Storage vendor EMC announced earlier this month that it plans to incorporate open source technology Apache Hadoop into some of its appliances, with a view to helping enterprises analyse large amounts of unstructured data from Twitter, Facebook and other social networks.
The most interesting aspect of this announcement is not that EMC is to use open source technology, but that it has chosen to use Hadoop.
Hadoop has recently gained quite a following among data analytics providers, with IBM and Aster Data among those releasing Hadoop-based products for enterprise use. It has also been reported that Yahoo is planning to create a company around the technology.
Rod Smith, IBM’s vice president of emerging technologies, says EMC is responding to the growing realisation among enterprises that they need to be able to store and analyse what he calls “big data”.

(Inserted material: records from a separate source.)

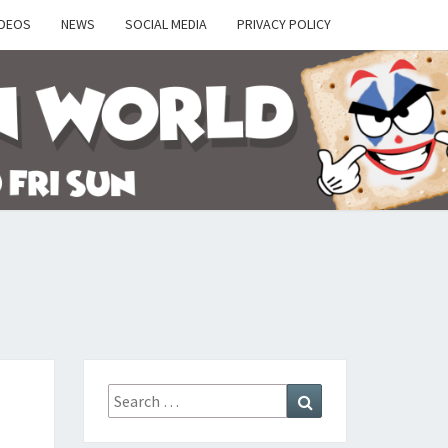
IDEOS
NEWS
SOCIAL MEDIA
PRIVACY POLICY
Y
Search
Search
for:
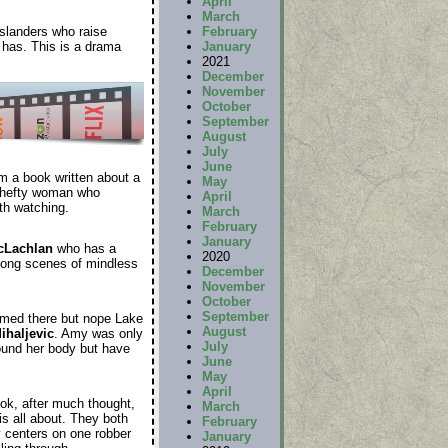
April
March
islanders who raise
February
 has. This is a drama
January
2021
December
November
October
September
August
July
June
om a book written about a
May
a hefty woman who
April
th watching.
March
February
January
cLachlan
who
has a
2020
s long scenes of mindless
December
November
October
September
lmed there but nope Lake
August
ihaljevic
. Amy was only
July
found her body but have
June
May
April
ok, after much thought,
March
is all about. They both
February
ly centers on one robber
January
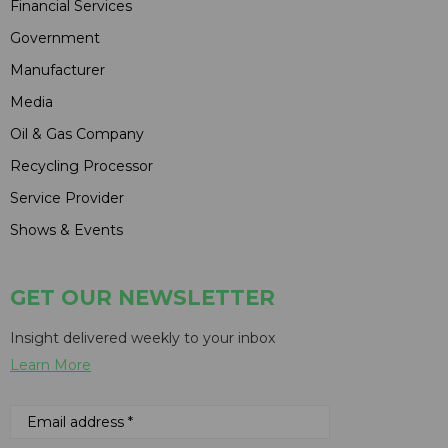
Financial Services
Government
Manufacturer
Media
Oil & Gas Company
Recycling Processor
Service Provider
Shows & Events
GET OUR NEWSLETTER
Insight delivered weekly to your inbox
Learn More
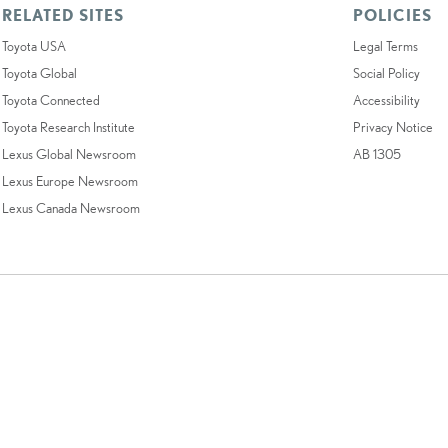
RELATED SITES
POLICIES
Toyota USA
Legal Terms
Toyota Global
Social Policy
Toyota Connected
Accessibility
Toyota Research Institute
Privacy Notice
Lexus Global Newsroom
AB 1305
Lexus Europe Newsroom
Lexus Canada Newsroom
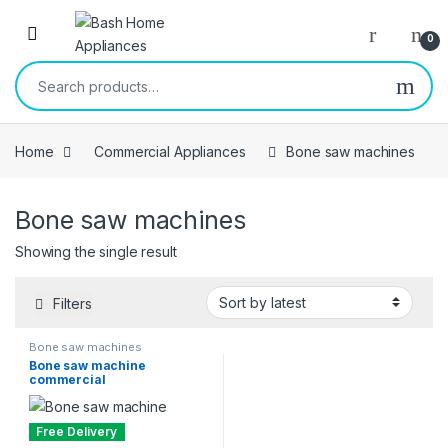
Skip to navigation
Skip to content
Open
0
Search for:
Home
Commercial Appliances
Bone saw machines
Bone saw machines
Showing the single result
Filters
Bone saw machines
Bone saw machine
commercial
Free Delivery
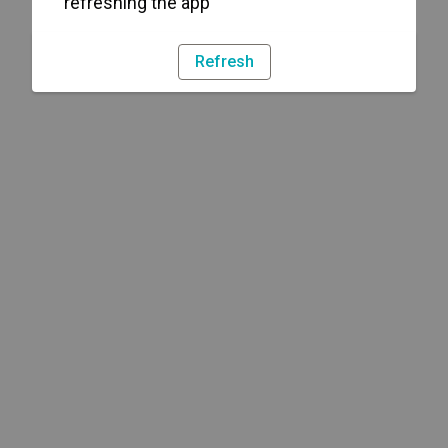
refreshing the app
Refresh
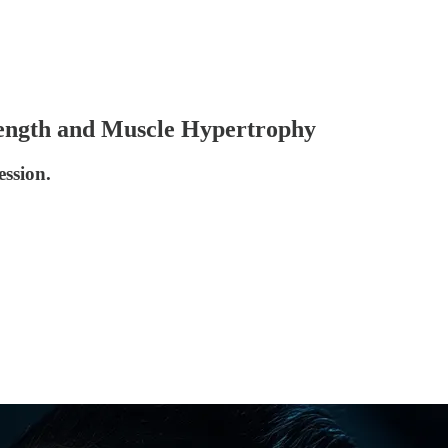
trength and Muscle Hypertrophy
ession.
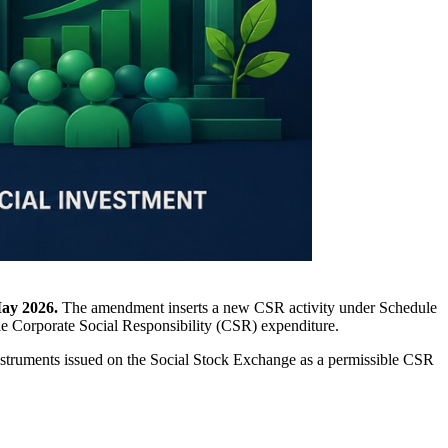
ay 2026.
The amendment inserts a new CSR activity under Schedule
le Corporate Social Responsibility (CSR) expenditure.
instruments issued on the Social Stock Exchange as a permissible CSR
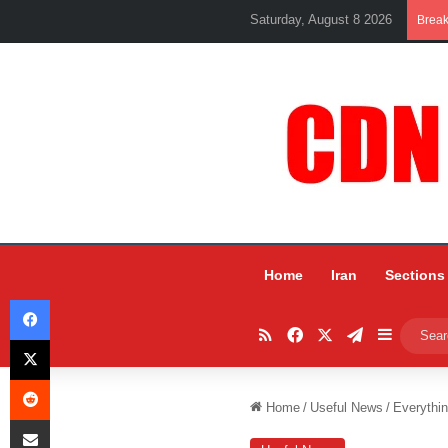
Saturday, August 8 2026
Brea
Home
Iran
Sections
Facebook
RSS
Facebook
X
Telegram
Sidebar
X
Reddit
Home
/
Useful News
/
Everythi
Share via Email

“Every company I speak to is considering how they can harness the ever-increasing amounts of social media information to help improve their products or services,” says Smith. “People are not necessarily going to company web sites or to customer services to talk about solutions, they are going to their own social networks.
“I would say around 70 per cent of businesses, based on the companies I have spoken to, are already looking to the benefits of Hadoop and how it can help analyse this mass of information,” he adds.
How it works
The main benefit of Hadoop is that it uses a process called parallel programming to help companies understand petabytes of data that were previously unstructured and too large to do anything with.
Parallel programming allows analytics to be run on hundreds of servers, with lots of disk drives, all at the same time.
Hadoop stores this data in a file system called HDFS (Hadoop distributed file system), which is essentially a flat file system that can spread data across multiple disk drives and servers.
However, this distributed file system is not enough on its own - it requires an additional programming framework, as Donald Feinberg, vice president and distinguished analyst at Gartner, explains: “Three years ago, companies such as Aster Data and Greenplum released the capabilities to put a programming framework containing Map-Reduce type data inside the database.”
Greenplum went about this by allowing algorithms to be written for MapReduce that would go out to HDFS-type data and run analytics on it.
“Hadoop can effectively act as a big file store for a bunch of detailed data that a company does not want to put in its data warehouse, and this data is all available for analysis,” Feinberg says.
Feinberg suggests that companies are attracted to Hadoop because it is a “less expensive and more efficient way of storing and analysing data”, and means that businesses do not have to work out how to otherwise manage petabytes work of data.
How it needs to develop
Despite industry enthusiasm for Hadoop, analysts and companies still recognise that it is early days for the technology and that more needs to be done.
“The main problem with Hadoop is that it is still too geeky; you have to be a developer to use it,” says IBM’s Smith.
He also argues that the technology could help IT departments to change how they are perceived by the business: “The IT department needs to adapt from managing IT and information to providing access to it.”
Tony Baer, industry analyst at Ovum, agrees that the Hadoop ecosystem needs refinement, and argues that it will be years before the necessary standards are established.
“The industry is still trying to figure out a way to establish best practices,” he says.
“For instance, you may be allowed to collect public data from Facebook, but the reuse and repurpose of it may not be widely accepted. So we still need to figure out how this is going to work,” he adds.
“Over the next 18 months you will see the industry continue to commercialise Hadoop, but it will take at least three years before any good best practices are established. We are managing data of a kind we have never really managed before.”